§ **EXERCISE PROMPT**
From the entries below, return exactly the lines beginning at the one that contains "THE MANGO TREE LETHBRIDGE" and ending at the one that contains "legislators are thinking hard a", both of them included, and only those lines.

[Saved entries]
Content starts

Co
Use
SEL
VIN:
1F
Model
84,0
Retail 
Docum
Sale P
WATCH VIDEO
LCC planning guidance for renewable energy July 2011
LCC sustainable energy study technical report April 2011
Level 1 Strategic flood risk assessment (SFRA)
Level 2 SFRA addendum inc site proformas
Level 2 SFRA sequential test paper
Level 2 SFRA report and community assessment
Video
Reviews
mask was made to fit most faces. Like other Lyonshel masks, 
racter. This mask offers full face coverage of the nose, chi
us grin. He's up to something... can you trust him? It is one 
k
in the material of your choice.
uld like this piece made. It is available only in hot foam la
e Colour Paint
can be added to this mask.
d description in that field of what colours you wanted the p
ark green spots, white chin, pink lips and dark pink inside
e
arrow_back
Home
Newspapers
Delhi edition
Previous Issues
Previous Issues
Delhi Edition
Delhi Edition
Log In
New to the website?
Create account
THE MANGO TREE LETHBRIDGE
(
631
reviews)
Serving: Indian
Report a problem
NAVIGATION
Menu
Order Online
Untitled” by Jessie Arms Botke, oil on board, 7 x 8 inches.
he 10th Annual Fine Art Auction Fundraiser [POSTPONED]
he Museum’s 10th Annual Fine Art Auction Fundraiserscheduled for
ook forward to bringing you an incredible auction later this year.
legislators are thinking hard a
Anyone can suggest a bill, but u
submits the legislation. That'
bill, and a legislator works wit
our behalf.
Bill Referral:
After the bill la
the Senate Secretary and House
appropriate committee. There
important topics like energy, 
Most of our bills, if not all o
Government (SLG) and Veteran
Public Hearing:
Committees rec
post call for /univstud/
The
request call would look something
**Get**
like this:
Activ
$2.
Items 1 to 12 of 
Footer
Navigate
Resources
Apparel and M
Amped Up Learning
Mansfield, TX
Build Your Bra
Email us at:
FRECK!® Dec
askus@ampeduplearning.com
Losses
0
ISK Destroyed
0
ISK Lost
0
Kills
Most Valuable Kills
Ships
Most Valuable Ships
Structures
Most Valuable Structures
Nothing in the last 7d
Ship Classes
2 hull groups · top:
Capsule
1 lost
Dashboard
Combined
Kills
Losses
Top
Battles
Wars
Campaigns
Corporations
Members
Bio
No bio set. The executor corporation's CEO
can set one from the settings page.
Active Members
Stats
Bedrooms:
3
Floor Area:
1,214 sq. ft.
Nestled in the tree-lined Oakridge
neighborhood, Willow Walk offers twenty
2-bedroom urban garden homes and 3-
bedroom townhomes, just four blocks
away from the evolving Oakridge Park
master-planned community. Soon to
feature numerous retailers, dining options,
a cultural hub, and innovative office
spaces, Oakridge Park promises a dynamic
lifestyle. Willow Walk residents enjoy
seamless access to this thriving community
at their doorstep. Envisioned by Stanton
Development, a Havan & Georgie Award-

Content ends

§ **EXPECTED OUTPUT**
THE MANGO TREE LETHBRIDGE
(
631
reviews)
Serving: Indian
Report a problem
NAVIGATION
Menu
Order Online
Untitled” by Jessie Arms Botke, oil on board, 7 x 8 inches.
he 10th Annual Fine Art Auction Fundraiser [POSTPONED]
he Museum’s 10th Annual Fine Art Auction Fundraiserscheduled for
ook forward to bringing you an incredible auction later this year.
legislators are thinking hard a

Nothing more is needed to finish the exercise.